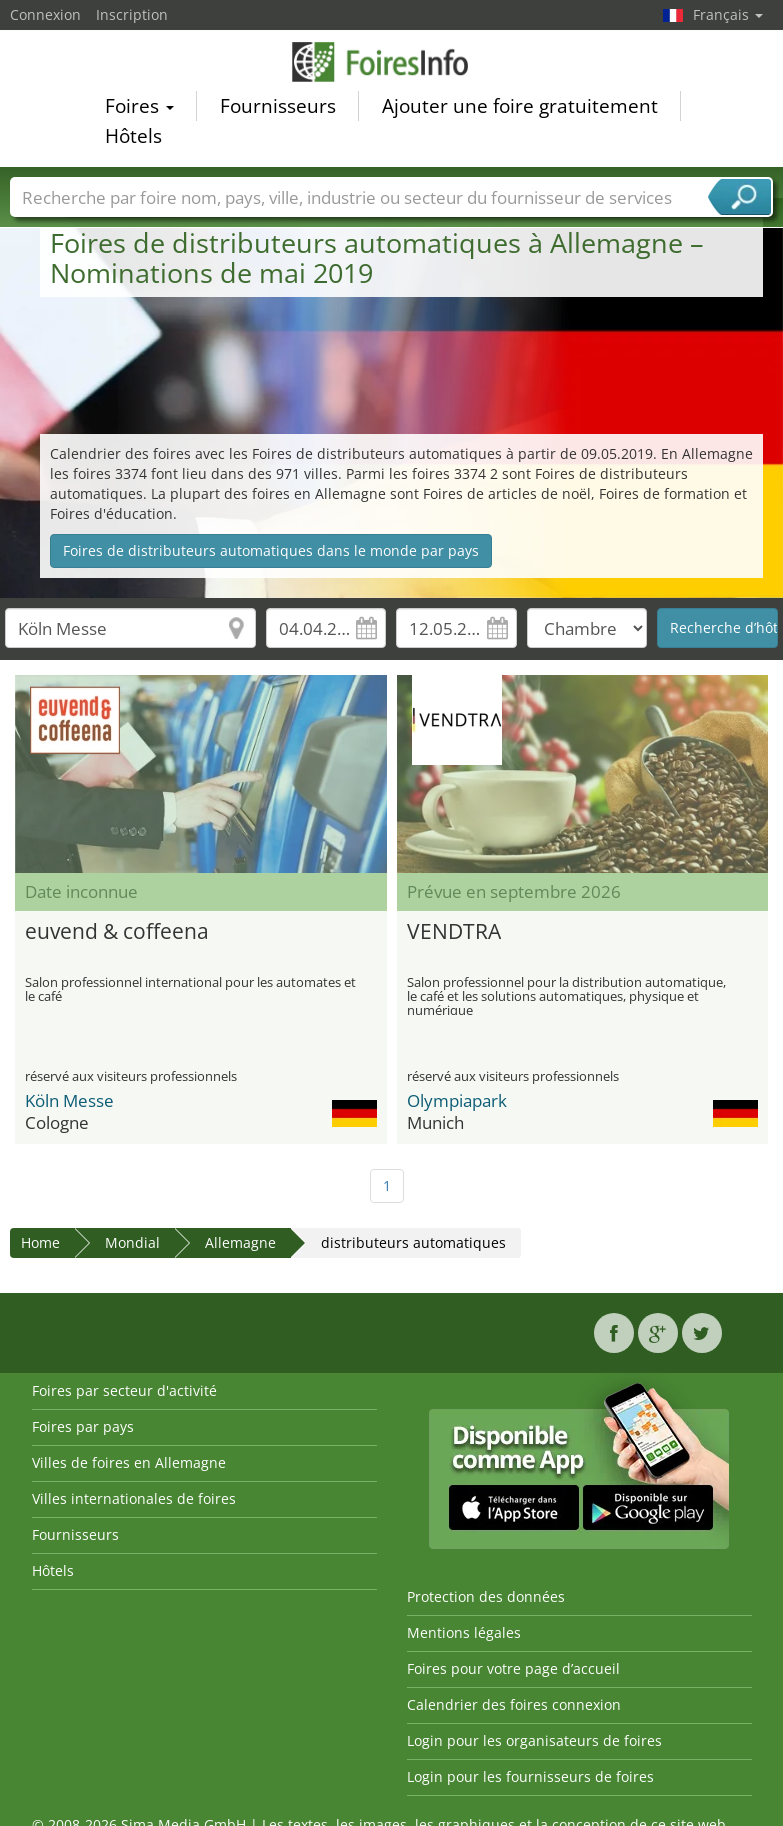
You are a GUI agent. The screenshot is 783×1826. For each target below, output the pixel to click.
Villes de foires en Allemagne (129, 1462)
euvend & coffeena (117, 931)
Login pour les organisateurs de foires (534, 1740)
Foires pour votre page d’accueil (513, 1668)
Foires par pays (83, 1426)
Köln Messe (69, 1100)
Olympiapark (457, 1100)
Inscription (132, 14)
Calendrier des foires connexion (514, 1704)
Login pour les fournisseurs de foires (530, 1776)
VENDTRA (454, 931)
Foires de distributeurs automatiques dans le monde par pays (271, 550)
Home (40, 1242)
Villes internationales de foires (134, 1498)
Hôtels (133, 139)
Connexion (45, 14)
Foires (139, 109)
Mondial (132, 1242)
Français (728, 14)
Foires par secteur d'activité (124, 1390)
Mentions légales (464, 1632)
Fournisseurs (278, 109)
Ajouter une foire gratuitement (520, 109)
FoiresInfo (392, 64)
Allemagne (240, 1242)
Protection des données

Task description: Write out exactly, and only, each line from the one with "Home (40, 1242)" down to the last line of the records above.

Exercise response:
Home (40, 1242)
Villes internationales de foires (134, 1498)
Hôtels (133, 139)
Connexion (45, 14)
Foires (139, 109)
Mondial (132, 1242)
Français (728, 14)
Foires par secteur d'activité (124, 1390)
Mentions légales (464, 1632)
Fournisseurs (278, 109)
Ajouter une foire gratuitement (520, 109)
FoiresInfo (392, 64)
Allemagne (240, 1242)
Protection des données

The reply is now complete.